* [WHAT IS REQUIRED] Restate the full listing word for word; images stay out of it.

* [DATASET RECORDS]
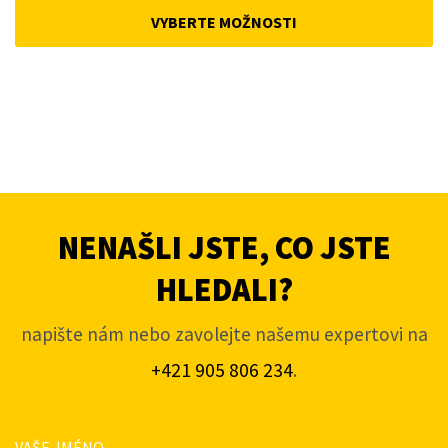
was:
is:
VYBERTE MOŽNOSTI
4
3
663Kč.
745Kč.
NENAŠLI JSTE, CO JSTE
HLEDALI?
napište nám nebo zavolejte našemu expertovi na
+421 905 806 234
.
VAŠE JMÉNO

* [EXERCISE SOLUTION]
was:
is:
VYBERTE MOŽNOSTI
4
3
663Kč.
745Kč.
NENAŠLI JSTE, CO JSTE
HLEDALI?
napište nám nebo zavolejte našemu expertovi na
+421 905 806 234
.
VAŠE JMÉNO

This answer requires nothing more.